How to determine if a sentence is correct?

Is there any way to calculate if a sentence is correct. I have tried to calculate sentence perplexity using gtp2 as here - GPT-2 Perplexity Score Normalized on Sentence Lenght?.

So there i get quite close results, considering it is obvious that the other sentence is wrong by all means.
I am a man. 50.63967
I is an man. 230.10565

Is there any other way to calculate if i sentence is correct. Because this is a quite close result.

Maybe finetune T5 on examples, if there is a training set?

I have made some huge 3 gram and 4 gram models and they seem to be useless, even I used around 800 GB of text and i cant tell if a sentence is good or not.

Although I cannot vouch for their quality, there are a number of grammar correction models in model hub: Models - Hugging Face

They seem to finetune T5 or GPT as you mentioned.
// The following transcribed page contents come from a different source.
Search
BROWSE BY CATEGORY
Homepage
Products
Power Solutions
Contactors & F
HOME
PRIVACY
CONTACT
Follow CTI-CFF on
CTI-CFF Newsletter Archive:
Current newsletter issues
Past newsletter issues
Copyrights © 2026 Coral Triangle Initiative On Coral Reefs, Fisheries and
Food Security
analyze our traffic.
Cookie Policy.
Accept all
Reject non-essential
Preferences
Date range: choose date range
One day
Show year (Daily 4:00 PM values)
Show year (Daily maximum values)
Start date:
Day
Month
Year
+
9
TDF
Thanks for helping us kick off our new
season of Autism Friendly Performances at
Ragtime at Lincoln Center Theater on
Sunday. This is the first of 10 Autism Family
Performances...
However, there will never be a guarantee that the model output is 100% grammatically correct. I think a rule-based approach suits grammar the most, since it mostly follows well-defined rules.

1 Like

Hi,

The task you are referring to is one of the subtasks in the GLUE benchmark (which is an important benchmark in NLP): the CoLa dataset (CoLa is short for Corpus of Linguistic Acceptability). This is a simply binary classification task: given a sentence, the model needs to determine whether the sentence is grammatically correct or not.
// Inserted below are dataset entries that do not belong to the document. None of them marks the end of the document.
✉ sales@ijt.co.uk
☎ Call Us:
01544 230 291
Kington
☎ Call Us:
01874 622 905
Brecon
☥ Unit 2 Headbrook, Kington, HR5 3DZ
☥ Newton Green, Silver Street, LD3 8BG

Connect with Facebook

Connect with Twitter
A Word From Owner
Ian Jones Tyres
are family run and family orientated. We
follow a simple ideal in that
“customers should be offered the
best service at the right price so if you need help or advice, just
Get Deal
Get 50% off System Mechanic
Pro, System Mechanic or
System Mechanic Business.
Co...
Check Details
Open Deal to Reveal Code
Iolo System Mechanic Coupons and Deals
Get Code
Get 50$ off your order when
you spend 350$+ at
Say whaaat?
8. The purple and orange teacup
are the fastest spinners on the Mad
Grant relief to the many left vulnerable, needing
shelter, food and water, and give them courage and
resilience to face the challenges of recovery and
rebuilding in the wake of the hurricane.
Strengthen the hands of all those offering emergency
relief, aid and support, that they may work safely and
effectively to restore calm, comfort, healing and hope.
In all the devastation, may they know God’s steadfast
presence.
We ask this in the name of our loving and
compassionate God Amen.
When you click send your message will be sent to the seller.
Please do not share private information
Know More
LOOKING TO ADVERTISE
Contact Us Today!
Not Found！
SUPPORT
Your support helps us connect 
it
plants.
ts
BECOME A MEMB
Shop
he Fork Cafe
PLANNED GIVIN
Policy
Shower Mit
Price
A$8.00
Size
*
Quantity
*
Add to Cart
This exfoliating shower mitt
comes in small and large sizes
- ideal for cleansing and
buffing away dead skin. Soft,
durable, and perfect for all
Hence, you can use a BERT model (or one of its variants, such as RoBERTa, DistilBERT, etc.) fine-tuned on this dataset. This is already available on the hub, for example this one.

2 Likes

Rule based grammar. Which library? But i really doubt they can determine if a sentence is good or not. I found Cola can somestimes determine it well.

It is good sometimes, i mean it worked for shorter sentences. But there is not any info on how to use it, just how to load the model.